Could I make Scrabble accessible to someone – specifically my father – whose eyesight has deteriorated badly?
Initial Strawman
Starting out with a basic user interface to see if he could see the tiles in his hand and those already on the board well enough to play the game. Initial thoughts were to maximize the size of the tiles in his hand, provide a zoomable view onto the board and absolute minimum of other controls/clutter around it. Dragging tiles from the rack to the board felt like the obvious way to place them.
Here’s roughly what the first prototype looked like:

Zoom as Far as you Like
The blue zoom buttons let you blow up the board as large as you want – though you then have to scroll up/down and sideways to see different areas. With a touch-screen that’s a breeze!

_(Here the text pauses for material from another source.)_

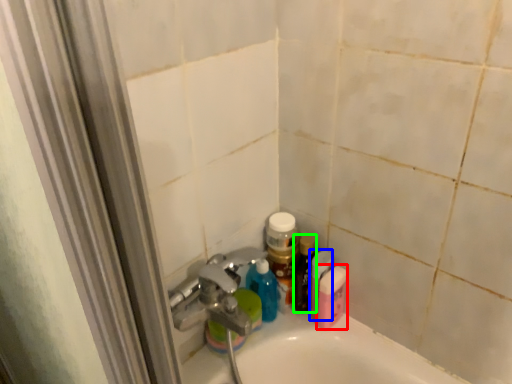 Question: Estimate the real-world distances between objects in this image. Which object is farther from mouthwash (highlighted by a red box), mouthwash (highlighted by a blue box) or toiletry (highlighted by a green box)?

Choices:
 (A) mouthwash
 (B) toiletry

Answer: (B)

The centre-right blue button zooms out to the full board – which works well when connecting the laptop to a large screen TV. That lets you see more of the board at a time but when you’re ready to place tiles, zooming in so that the squares are clearly visible on the latop lets you drag and drop accurately.

Bigger Letters Please
The size of the letters in the rack (left hand column) was insufficient though – so we moved to the two column approach below. The undo arrow (put all tiles back in rack) and check-mark (submit) buttons go red and green respectively when they can be used. When placed together, as above, it’s too easy to hit the wrong one – so we moved the take-back button to the ‘rack’ side – filling the gap conveniently left by there being an odd number of tiles in the rack.

Placing Tiles
Dragging and dropping took a little bit of practice to get the hang of – but by refining it so that the squares lit up red or green to confirm where a drop would occur, this soon became perfectly doable.
Final Tweaks
It was difficult to distinguish some letters – specifically O and Q. Colouring the higher value letters (4 points and above) in purple rather than black helps here.

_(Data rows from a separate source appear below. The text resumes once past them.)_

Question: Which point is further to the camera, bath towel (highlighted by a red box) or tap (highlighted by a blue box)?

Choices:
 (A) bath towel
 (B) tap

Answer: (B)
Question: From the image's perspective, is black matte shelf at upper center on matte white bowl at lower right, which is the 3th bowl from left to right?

Although the plan was for me to do the scoring and checking of moves, Dad still wanted to understand the values of tiles – and the traditional small characters in the corners of the tiles are too small for him to see. A pop-up tooltip with the letter and score both in massive font helped – but a 3 second delay was needed to stop it appearing during a slightly hesitant drag operation. Every button also has its function shown in a HUGE pop-up – e.g. the ‘Zoom to show whole board’ button (centre right):
Conclusion
We had a workable user interface! Now it just needed to actually let you play scrabble.